Les mesures effectuées en 2024 confirment un phénomène en expansion rapide. L’intensité magnétique dans cette zone a chuté de 9 % en 200 ans, et l’anomalie semble désormais se diviser en plusieurs cellules distinctes. Un basculement des pôles magnétiques est-il à prévoir ?
Un champ magnétique en perte de vitesse
La mission Swarm de l’ESA, chargée d’analyser le champ magnétique terrestre, révèle une baisse continue de son intensité dans l’Atlantique Sud. Entre 1970 et 2024, l’intensité moyenne est passée de 24 000 à 22 000 nanoteslas. Une diminution qui ne semble par ailleurs pas ralentir.

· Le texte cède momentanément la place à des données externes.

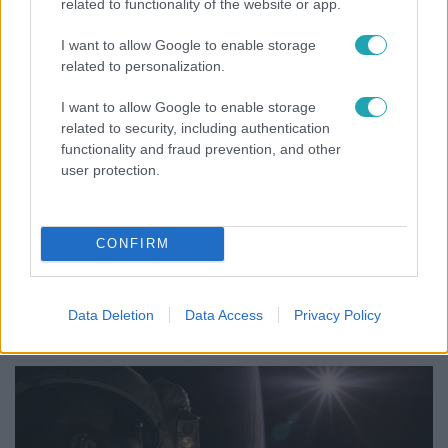
related to functionality of the website or app.
I want to allow Google to enable storage
related to personalization.
Híradó
I want to allow Google to enable storage
2022. december 17. 18:14
related to security, including authentication
functionality and fraud prevention, and other
Újabb gyomrost kapnak a napelemesek, több
user protection.
tízezer felhasználó jár pórul
Több tízezer családnak okoz majd plusz költséget, hogy
egy új rendelet már a működő napelemeknél is beszünteti
CONFIRM
a kedvező éves szaldó elszámolást. Azaz a szolgáltató a
jövőben nem ad áramot a felhasználónak a nyáron
megtermelt többletenergia fejében, így a napelemes
Data Deletion
Data Access
Privacy Policy
rendszer megtérülési ideje is messzire kitolódik.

Les données satellitaires indiquent également que l’anomalie s’étend à raison de 20 km par an vers l’ouest. Plus inquiétant encore, une seconde zone de faiblesse magnétique est apparue au sud-ouest de l’Afrique. Cette découverte remet en question les modèles traditionnels et suggère que l’anomalie pourrait se scinder en plusieurs foyers indépendants.
Un danger pour les satellites et la Station spatiale internationale
Les effets de l’anomalie magnétique ont des répercussions directes sur les infrastructures spatiales. Dans cette zone de faiblesse, la protection magnétique contre les particules solaires est amoindrie.

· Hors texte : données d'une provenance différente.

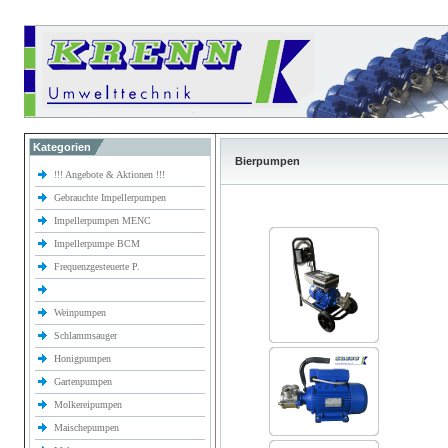
Kategorien
Bierpumpen
!!! Angebote & Aktionen !!!
Gebrauchte Impellerpumpen
Impellerpumpen MENC
Impellerpumpe BCM
Frequenzgesteuerte P.
Weinpumpen
Schlammsauger
Honigpumpen
Gartenpumpen
Molkereipumpen
Maischepumpen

Les conséquences sont multiples :
- Les satellites traversant l’AAS subissent des pannes électroniques plus fréquentes. Les circuits sensibles sont plus exposés aux radiations cosmiques, provoquant des dysfonctionnements aléatoires.

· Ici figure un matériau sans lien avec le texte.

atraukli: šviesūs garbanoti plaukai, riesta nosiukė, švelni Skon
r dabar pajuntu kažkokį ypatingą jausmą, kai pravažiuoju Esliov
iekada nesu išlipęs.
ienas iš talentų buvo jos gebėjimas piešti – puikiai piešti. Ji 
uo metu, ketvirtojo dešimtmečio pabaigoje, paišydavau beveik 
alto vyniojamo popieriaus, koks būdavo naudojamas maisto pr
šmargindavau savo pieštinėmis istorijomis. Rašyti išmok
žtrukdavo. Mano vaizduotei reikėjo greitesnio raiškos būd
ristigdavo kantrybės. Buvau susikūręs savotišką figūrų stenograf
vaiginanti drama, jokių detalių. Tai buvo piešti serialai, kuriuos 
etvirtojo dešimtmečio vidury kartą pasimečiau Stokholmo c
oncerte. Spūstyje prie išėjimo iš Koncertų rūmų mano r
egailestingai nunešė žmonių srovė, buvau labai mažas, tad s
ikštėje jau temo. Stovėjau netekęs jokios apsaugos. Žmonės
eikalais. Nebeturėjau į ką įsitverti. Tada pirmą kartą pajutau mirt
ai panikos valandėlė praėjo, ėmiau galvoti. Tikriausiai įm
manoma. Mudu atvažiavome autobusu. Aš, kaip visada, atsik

- La Station spatiale internationale doit mettre ses instruments en veille lorsqu’elle survole la région, pour éviter des dommages irréversibles.
- Les systèmes de navigation basés sur le champ magnétique enregistrent des erreurs plus importantes dans cette zone.
Les agences spatiales ont dû s’adapter. La NASA et l’ESA ont mis en place des protocoles de sécurité, obligeant les satellites à désactiver certaines fonctions lorsqu’ils entrent dans l’anomalie. Une contrainte lourde qui complique la gestion des missions en orbite basse.
Un avertissement avant une inversion des pôles ?
L’anomalie de l’Atlantique Sud relance un vieux débat : les pôles magnétiques de la Terre pourraient-ils s’inverser ? Ce phénomène s’est produit plusieurs fois dans l’histoire géologique et bouleverserait la répartition du champ magnétique terrestre. Les inversions des pôles sont néanmoins rares à l’échelle humaine : la dernière a eu lieu il y a 780 000 ans. En moyenne, ces renversements se produisent tous les 250 000 ans. La Terre pourrait être en retard pour un nouveau basculement.
Cependant, les experts restent prudents. L’anomalie observée dans l’Atlantique Sud n’a pas encore les caractéristiques d’un changement global. Selon les modèles de la NASA et de l’ESA, la baisse d’intensité du champ magnétique reste dans les limites des fluctuations normales. Le phénomène est à surveiller de près. Si l’affaiblissement du champ se poursuit au même rythme, une inversion pourrait se produire dans les quelques milliers d’années à venir.